> Given information:
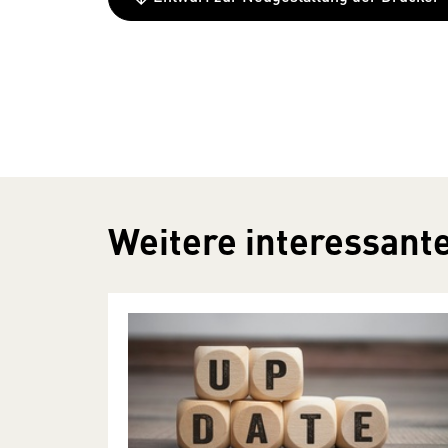
Weitere interessante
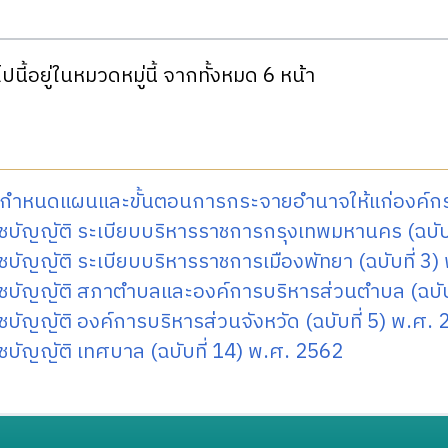
ปนี้อยู่ในหมวดหมู่นี้ จากทั้งหมด 6 หน้า
.กำหนดแผนและขั้นตอนการกระจายอำนาจให้แก่องค์กร
บัญญัติ ระเบียบบริหารราชการกรุงเทพมหานคร (ฉบับท
บัญญัติ ระเบียบบริหารราชการเมืองพัทยา (ฉบับที่ 3)
ชบัญญัติ สภาตำบลและองค์การบริหารส่วนตำบล (ฉบับท
บัญญัติ องค์การบริหารส่วนจังหวัด (ฉบับที่ 5) พ.ศ.
บัญญัติ เทศบาล (ฉบับที่ 14) พ.ศ. 2562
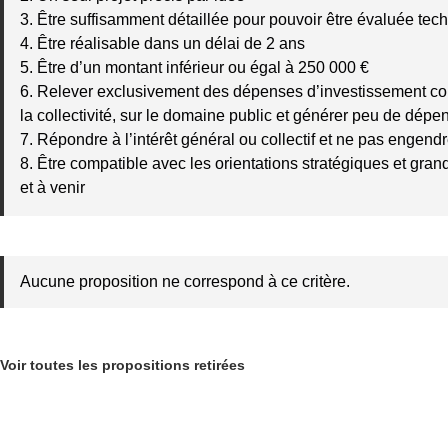
3. Être suffisamment détaillée pour pouvoir être évaluée tec
4. Être réalisable dans un délai de 2 ans
5. Être d’un montant inférieur ou égal à 250 000 €
6. Relever exclusivement des dépenses d’investissement 
la collectivité, sur le domaine public et générer peu de dép
7. Répondre à l’intérêt général ou collectif et ne pas engendre
8. Être compatible avec les orientations stratégiques et gran
et à venir
Aucune proposition ne correspond à ce critère.
Voir toutes les propositions retirées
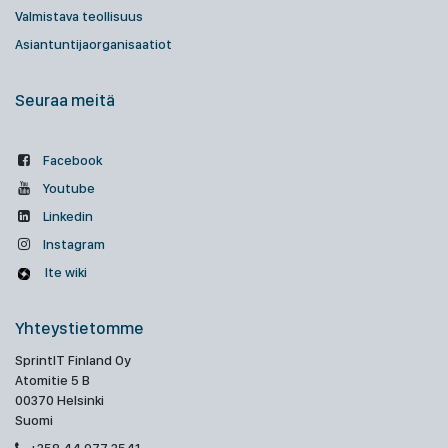
Valmistava teollisuus
Asiantuntijaorganisaatiot
Seuraa meitä
Facebook
Youtube
Linkedin
Instagram
Ite wiki
Yhteystietomme
SprintIT Finland Oy
Atomitie 5 B
00370 Helsinki
Suomi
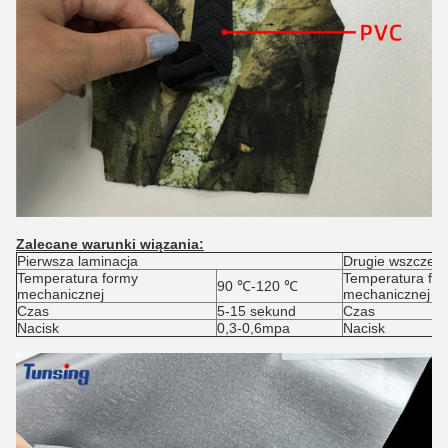
Zalecane warunki wiązania:
Pierwsza laminacja
Drugie wszczepi
Temperatura formy
Temperatura fo
90 ℃-120 ℃
mechanicznej
mechanicznej
Czas
5-15 sekund
Czas
Nacisk
0,3-0,6mpa
Nacisk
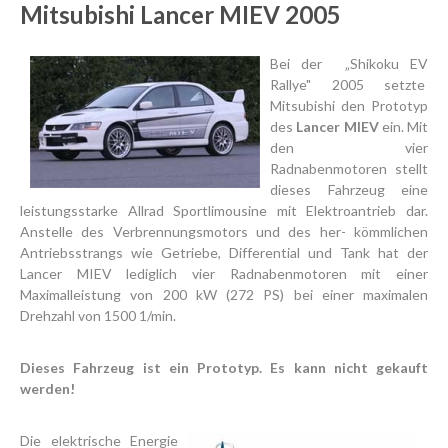
Mitsubishi Lancer MIEV 2005
Bei der „Shikoku EV
Rallye" 2005 setzte
Mitsubishi den Prototyp
des
Lancer MIEV
ein. Mit
den vier
Radnabenmotoren stellt
dieses Fahrzeug eine
leistungsstarke Allrad Sportlimousine mit Elektroantrieb dar.
Anstelle des Verbrennungsmotors und des her- kömmlichen
Antriebsstrangs wie Getriebe, Differential und Tank hat der
Lancer MIEV lediglich vier Radnabenmotoren mit einer
Maximalleistung von 200 kW (272 PS) bei einer maximalen
Drehzahl von 1500 1/min.
Dieses Fahrzeug ist ein Prototyp. Es kann nicht gekauft
werden!
Die elektrische Energie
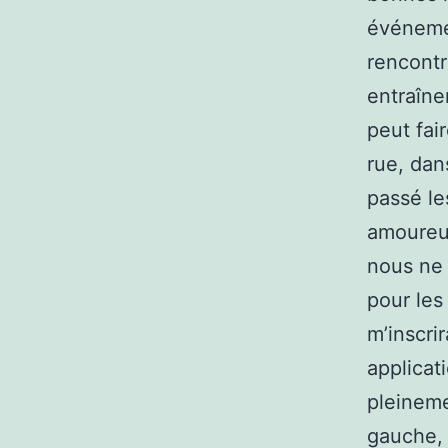
événeme
rencontr
entraîne
peut fai
rue, dan
passé le
amoureux
nous ne 
pour les
m’inscri
applicat
pleineme
gauche, 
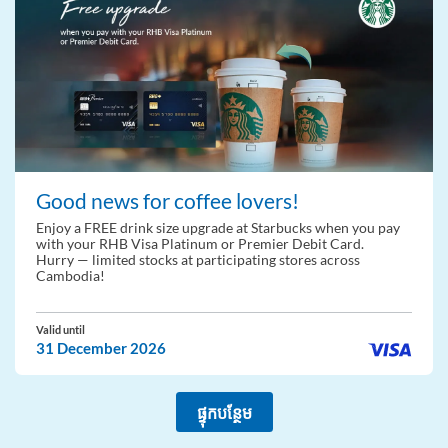
Good news for coffee lovers!
Enjoy a FREE drink size upgrade at Starbucks when you pay
with your RHB Visa Platinum or Premier Debit Card.
Hurry — limited stocks at participating stores across
Cambodia!
Valid until
31 December 2026
ផ្ទុកបន្ថែម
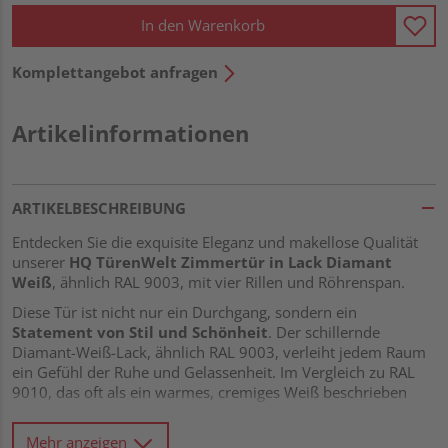
In den Warenkorb
Komplettangebot anfragen
Artikelinformationen
ARTIKELBESCHREIBUNG
Entdecken Sie die exquisite Eleganz und makellose Qualität
unserer
HQ TürenWelt Zimmertür in Lack Diamant
Weiß
, ähnlich RAL 9003, mit vier Rillen und Röhrenspan.
Diese Tür ist nicht nur ein Durchgang, sondern ein
Statement von Stil und Schönheit
. Der schillernde
Diamant-Weiß-Lack, ähnlich RAL 9003, verleiht jedem Raum
ein Gefühl der Ruhe und Gelassenheit. Im Vergleich zu RAL
9010, das oft als ein warmes, cremiges Weiß beschrieben
wird, hat RAL 9003 einen kühleren, mehr diamantartigen
Farbton, der eine zeitlose Ästhetik bietet. Seine strahlende
Mehr anzeigen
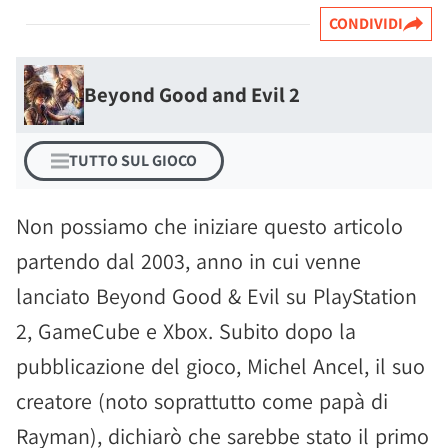
CONDIVIDI
Beyond Good and Evil 2
TUTTO SUL GIOCO
Non possiamo che iniziare questo articolo
partendo dal 2003, anno in cui venne
lanciato Beyond Good & Evil su PlayStation
2, GameCube e Xbox. Subito dopo la
pubblicazione del gioco, Michel Ancel, il suo
creatore (noto soprattutto come papà di
Rayman), dichiarò che sarebbe stato il primo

> What the exercise asks: Above are the records; return the lines in them from the one with "Mehr anzeigen" to the one with "pubblicazione del gioco, Michel Ancel, il suo", inclusive, exactly and without images.

> The answer:
Mehr anzeigen
CONDIVIDI
Beyond Good and Evil 2
TUTTO SUL GIOCO
Non possiamo che iniziare questo articolo
partendo dal 2003, anno in cui venne
lanciato Beyond Good & Evil su PlayStation
2, GameCube e Xbox. Subito dopo la
pubblicazione del gioco, Michel Ancel, il suo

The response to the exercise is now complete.